BEGIN Source material

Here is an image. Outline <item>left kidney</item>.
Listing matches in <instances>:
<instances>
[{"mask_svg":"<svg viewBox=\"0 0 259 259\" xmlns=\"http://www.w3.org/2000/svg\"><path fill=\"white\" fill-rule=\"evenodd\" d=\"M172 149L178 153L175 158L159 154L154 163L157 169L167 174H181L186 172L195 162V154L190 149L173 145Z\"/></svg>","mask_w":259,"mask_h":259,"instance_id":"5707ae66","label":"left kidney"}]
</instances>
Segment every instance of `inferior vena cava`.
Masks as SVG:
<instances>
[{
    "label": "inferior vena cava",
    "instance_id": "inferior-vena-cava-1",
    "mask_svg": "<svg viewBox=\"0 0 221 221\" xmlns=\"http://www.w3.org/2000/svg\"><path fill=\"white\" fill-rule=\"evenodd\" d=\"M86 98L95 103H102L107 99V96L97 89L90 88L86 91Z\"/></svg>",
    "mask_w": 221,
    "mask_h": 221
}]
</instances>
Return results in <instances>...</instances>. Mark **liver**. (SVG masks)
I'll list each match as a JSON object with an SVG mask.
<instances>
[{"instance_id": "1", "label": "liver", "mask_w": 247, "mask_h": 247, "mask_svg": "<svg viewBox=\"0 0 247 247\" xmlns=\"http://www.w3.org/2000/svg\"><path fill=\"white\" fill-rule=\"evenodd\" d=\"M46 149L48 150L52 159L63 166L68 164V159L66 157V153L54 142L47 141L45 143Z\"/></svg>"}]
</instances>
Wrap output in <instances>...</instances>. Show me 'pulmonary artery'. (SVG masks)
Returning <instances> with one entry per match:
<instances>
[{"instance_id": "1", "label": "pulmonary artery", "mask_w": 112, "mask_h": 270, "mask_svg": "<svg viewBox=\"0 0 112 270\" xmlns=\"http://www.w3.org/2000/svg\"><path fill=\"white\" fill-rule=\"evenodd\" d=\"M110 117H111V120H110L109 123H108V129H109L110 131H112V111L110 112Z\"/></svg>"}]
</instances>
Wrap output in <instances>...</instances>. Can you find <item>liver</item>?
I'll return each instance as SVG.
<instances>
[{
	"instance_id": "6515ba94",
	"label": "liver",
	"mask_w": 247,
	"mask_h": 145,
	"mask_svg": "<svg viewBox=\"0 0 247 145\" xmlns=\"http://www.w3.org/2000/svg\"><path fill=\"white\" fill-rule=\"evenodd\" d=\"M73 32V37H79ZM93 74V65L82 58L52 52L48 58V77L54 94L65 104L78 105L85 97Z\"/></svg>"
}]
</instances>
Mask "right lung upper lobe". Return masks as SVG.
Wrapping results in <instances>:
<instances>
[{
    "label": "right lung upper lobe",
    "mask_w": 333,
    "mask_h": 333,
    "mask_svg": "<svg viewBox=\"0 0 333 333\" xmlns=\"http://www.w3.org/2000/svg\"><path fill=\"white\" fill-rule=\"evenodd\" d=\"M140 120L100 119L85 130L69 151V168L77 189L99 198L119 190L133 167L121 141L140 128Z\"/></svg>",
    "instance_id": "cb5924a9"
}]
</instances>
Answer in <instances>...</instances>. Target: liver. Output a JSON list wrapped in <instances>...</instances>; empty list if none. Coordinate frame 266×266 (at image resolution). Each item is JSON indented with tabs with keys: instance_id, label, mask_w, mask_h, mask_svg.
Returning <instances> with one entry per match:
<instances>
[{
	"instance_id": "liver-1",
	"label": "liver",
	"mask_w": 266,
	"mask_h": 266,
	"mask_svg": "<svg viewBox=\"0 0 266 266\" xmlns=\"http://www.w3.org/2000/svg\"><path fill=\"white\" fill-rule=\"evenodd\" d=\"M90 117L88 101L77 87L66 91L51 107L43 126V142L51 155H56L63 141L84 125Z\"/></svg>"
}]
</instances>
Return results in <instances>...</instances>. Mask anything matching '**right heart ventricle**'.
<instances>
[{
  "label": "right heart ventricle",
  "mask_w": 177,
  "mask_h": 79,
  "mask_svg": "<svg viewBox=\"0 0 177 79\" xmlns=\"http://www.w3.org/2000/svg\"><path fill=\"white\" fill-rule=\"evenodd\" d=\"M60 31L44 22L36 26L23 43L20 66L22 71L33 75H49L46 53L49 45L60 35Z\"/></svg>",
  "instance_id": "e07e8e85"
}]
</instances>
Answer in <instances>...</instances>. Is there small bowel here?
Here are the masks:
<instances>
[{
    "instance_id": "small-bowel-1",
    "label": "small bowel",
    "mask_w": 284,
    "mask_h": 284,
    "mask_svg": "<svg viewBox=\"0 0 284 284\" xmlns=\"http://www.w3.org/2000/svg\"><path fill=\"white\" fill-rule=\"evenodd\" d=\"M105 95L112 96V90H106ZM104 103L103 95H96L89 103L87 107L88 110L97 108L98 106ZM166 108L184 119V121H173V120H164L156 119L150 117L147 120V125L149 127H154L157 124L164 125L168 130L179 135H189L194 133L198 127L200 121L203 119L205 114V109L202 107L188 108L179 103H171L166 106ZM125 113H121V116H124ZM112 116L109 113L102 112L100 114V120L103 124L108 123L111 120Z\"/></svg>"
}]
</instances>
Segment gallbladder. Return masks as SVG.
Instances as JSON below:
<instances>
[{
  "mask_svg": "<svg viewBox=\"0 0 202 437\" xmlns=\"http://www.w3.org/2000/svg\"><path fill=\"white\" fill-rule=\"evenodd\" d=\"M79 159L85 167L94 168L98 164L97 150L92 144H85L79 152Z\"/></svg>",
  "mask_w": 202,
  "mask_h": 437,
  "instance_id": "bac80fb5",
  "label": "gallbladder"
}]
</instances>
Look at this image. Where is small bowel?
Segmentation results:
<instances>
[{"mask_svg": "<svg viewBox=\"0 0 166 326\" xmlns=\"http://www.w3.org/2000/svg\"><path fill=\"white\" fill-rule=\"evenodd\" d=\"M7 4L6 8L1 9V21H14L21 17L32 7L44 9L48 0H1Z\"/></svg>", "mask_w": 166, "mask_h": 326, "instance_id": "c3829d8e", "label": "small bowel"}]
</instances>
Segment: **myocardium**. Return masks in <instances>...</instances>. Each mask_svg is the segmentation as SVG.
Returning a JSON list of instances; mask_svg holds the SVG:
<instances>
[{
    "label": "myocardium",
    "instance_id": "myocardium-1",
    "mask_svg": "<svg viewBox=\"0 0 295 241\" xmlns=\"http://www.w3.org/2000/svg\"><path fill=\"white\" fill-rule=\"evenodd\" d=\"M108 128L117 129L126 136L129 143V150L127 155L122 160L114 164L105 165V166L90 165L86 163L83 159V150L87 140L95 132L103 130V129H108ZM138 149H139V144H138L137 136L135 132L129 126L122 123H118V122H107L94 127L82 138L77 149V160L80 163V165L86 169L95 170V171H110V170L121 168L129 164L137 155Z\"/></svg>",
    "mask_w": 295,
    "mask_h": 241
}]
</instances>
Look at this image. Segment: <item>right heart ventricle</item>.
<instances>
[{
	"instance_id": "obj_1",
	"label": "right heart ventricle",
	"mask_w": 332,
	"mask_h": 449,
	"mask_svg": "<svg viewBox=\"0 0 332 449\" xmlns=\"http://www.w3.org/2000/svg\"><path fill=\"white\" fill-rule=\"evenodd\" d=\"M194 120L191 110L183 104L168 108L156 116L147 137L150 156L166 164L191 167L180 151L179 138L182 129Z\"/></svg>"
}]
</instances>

END Source material

» **Directions**: Transcribe all of the entries without altering anything.

» **Output**:
Here is an image. Outline <item>left kidney</item>.
Listing matches in <instances>:
<instances>
[{"mask_svg":"<svg viewBox=\"0 0 259 259\" xmlns=\"http://www.w3.org/2000/svg\"><path fill=\"white\" fill-rule=\"evenodd\" d=\"M172 149L178 153L175 158L159 154L154 163L157 169L167 174H181L186 172L195 162V154L190 149L173 145Z\"/></svg>","mask_w":259,"mask_h":259,"instance_id":"5707ae66","label":"left kidney"}]
</instances>
Segment every instance of `inferior vena cava`.
Masks as SVG:
<instances>
[{
    "label": "inferior vena cava",
    "instance_id": "inferior-vena-cava-1",
    "mask_svg": "<svg viewBox=\"0 0 221 221\" xmlns=\"http://www.w3.org/2000/svg\"><path fill=\"white\" fill-rule=\"evenodd\" d=\"M86 98L95 103H102L107 99V96L97 89L90 88L86 91Z\"/></svg>",
    "mask_w": 221,
    "mask_h": 221
}]
</instances>
Return results in <instances>...</instances>. Mark **liver**. (SVG masks)
I'll list each match as a JSON object with an SVG mask.
<instances>
[{"instance_id": "1", "label": "liver", "mask_w": 247, "mask_h": 247, "mask_svg": "<svg viewBox=\"0 0 247 247\" xmlns=\"http://www.w3.org/2000/svg\"><path fill=\"white\" fill-rule=\"evenodd\" d=\"M46 149L48 150L52 159L63 166L68 164V159L66 157V153L54 142L47 141L45 143Z\"/></svg>"}]
</instances>
Wrap output in <instances>...</instances>. Show me 'pulmonary artery'. (SVG masks)
Returning <instances> with one entry per match:
<instances>
[{"instance_id": "1", "label": "pulmonary artery", "mask_w": 112, "mask_h": 270, "mask_svg": "<svg viewBox=\"0 0 112 270\" xmlns=\"http://www.w3.org/2000/svg\"><path fill=\"white\" fill-rule=\"evenodd\" d=\"M110 117H111V120H110L109 123H108V129H109L110 131H112V111L110 112Z\"/></svg>"}]
</instances>
Wrap output in <instances>...</instances>. Can you find <item>liver</item>?
I'll return each instance as SVG.
<instances>
[{
	"instance_id": "6515ba94",
	"label": "liver",
	"mask_w": 247,
	"mask_h": 145,
	"mask_svg": "<svg viewBox=\"0 0 247 145\" xmlns=\"http://www.w3.org/2000/svg\"><path fill=\"white\" fill-rule=\"evenodd\" d=\"M73 32V37H79ZM93 74V65L82 58L52 52L48 58V77L54 94L65 104L78 105L85 97Z\"/></svg>"
}]
</instances>
Mask "right lung upper lobe". Return masks as SVG.
Wrapping results in <instances>:
<instances>
[{
    "label": "right lung upper lobe",
    "mask_w": 333,
    "mask_h": 333,
    "mask_svg": "<svg viewBox=\"0 0 333 333\" xmlns=\"http://www.w3.org/2000/svg\"><path fill=\"white\" fill-rule=\"evenodd\" d=\"M140 120L100 119L85 130L69 151V168L77 189L99 198L119 190L133 167L121 141L140 128Z\"/></svg>",
    "instance_id": "cb5924a9"
}]
</instances>
Answer in <instances>...</instances>. Target: liver. Output a JSON list wrapped in <instances>...</instances>; empty list if none. Coordinate frame 266×266 (at image resolution). Each item is JSON indented with tabs with keys: instance_id, label, mask_w, mask_h, mask_svg.
Returning <instances> with one entry per match:
<instances>
[{
	"instance_id": "liver-1",
	"label": "liver",
	"mask_w": 266,
	"mask_h": 266,
	"mask_svg": "<svg viewBox=\"0 0 266 266\" xmlns=\"http://www.w3.org/2000/svg\"><path fill=\"white\" fill-rule=\"evenodd\" d=\"M90 117L88 101L77 87L66 91L51 107L43 126V142L51 155H56L63 141L84 125Z\"/></svg>"
}]
</instances>
Return results in <instances>...</instances>. Mask anything matching '**right heart ventricle**'.
<instances>
[{
  "label": "right heart ventricle",
  "mask_w": 177,
  "mask_h": 79,
  "mask_svg": "<svg viewBox=\"0 0 177 79\" xmlns=\"http://www.w3.org/2000/svg\"><path fill=\"white\" fill-rule=\"evenodd\" d=\"M60 31L44 22L36 26L23 43L20 66L22 71L33 75H49L46 53L49 45L60 35Z\"/></svg>",
  "instance_id": "e07e8e85"
}]
</instances>
Answer in <instances>...</instances>. Is there small bowel here?
Here are the masks:
<instances>
[{
    "instance_id": "small-bowel-1",
    "label": "small bowel",
    "mask_w": 284,
    "mask_h": 284,
    "mask_svg": "<svg viewBox=\"0 0 284 284\" xmlns=\"http://www.w3.org/2000/svg\"><path fill=\"white\" fill-rule=\"evenodd\" d=\"M105 95L112 96V90H106ZM104 103L103 95H96L89 103L87 107L88 110L97 108L98 106ZM166 108L184 119V121H173V120H164L156 119L150 117L147 120V125L149 127H154L157 124L164 125L168 130L179 135H189L194 133L198 127L200 121L203 119L205 114V109L202 107L188 108L179 103H171L166 106ZM125 113H121V116H124ZM112 116L109 113L102 112L100 114V120L103 124L108 123L111 120Z\"/></svg>"
}]
</instances>
Segment gallbladder. Return masks as SVG.
Instances as JSON below:
<instances>
[{
  "mask_svg": "<svg viewBox=\"0 0 202 437\" xmlns=\"http://www.w3.org/2000/svg\"><path fill=\"white\" fill-rule=\"evenodd\" d=\"M79 159L85 167L94 168L98 164L97 150L92 144H85L79 152Z\"/></svg>",
  "mask_w": 202,
  "mask_h": 437,
  "instance_id": "bac80fb5",
  "label": "gallbladder"
}]
</instances>
Look at this image. Where is small bowel?
Segmentation results:
<instances>
[{"mask_svg": "<svg viewBox=\"0 0 166 326\" xmlns=\"http://www.w3.org/2000/svg\"><path fill=\"white\" fill-rule=\"evenodd\" d=\"M7 4L6 8L1 9V21H14L21 17L32 7L44 9L48 0H1Z\"/></svg>", "mask_w": 166, "mask_h": 326, "instance_id": "c3829d8e", "label": "small bowel"}]
</instances>
Segment: **myocardium**. Return masks in <instances>...</instances>. Each mask_svg is the segmentation as SVG.
Returning a JSON list of instances; mask_svg holds the SVG:
<instances>
[{
    "label": "myocardium",
    "instance_id": "myocardium-1",
    "mask_svg": "<svg viewBox=\"0 0 295 241\" xmlns=\"http://www.w3.org/2000/svg\"><path fill=\"white\" fill-rule=\"evenodd\" d=\"M108 128L117 129L126 136L129 143V150L127 155L122 160L114 164L105 165V166L90 165L86 163L83 159V150L87 140L95 132L103 130V129H108ZM138 149H139V144H138L137 136L135 132L129 126L122 123H118V122H107L94 127L82 138L77 149V160L80 163V165L86 169L95 170V171H110V170L121 168L129 164L137 155Z\"/></svg>",
    "mask_w": 295,
    "mask_h": 241
}]
</instances>
Look at this image. Segment: <item>right heart ventricle</item>.
<instances>
[{
	"instance_id": "obj_1",
	"label": "right heart ventricle",
	"mask_w": 332,
	"mask_h": 449,
	"mask_svg": "<svg viewBox=\"0 0 332 449\" xmlns=\"http://www.w3.org/2000/svg\"><path fill=\"white\" fill-rule=\"evenodd\" d=\"M194 120L191 110L183 104L168 108L156 116L147 137L150 156L166 164L191 167L180 151L179 138L182 129Z\"/></svg>"
}]
</instances>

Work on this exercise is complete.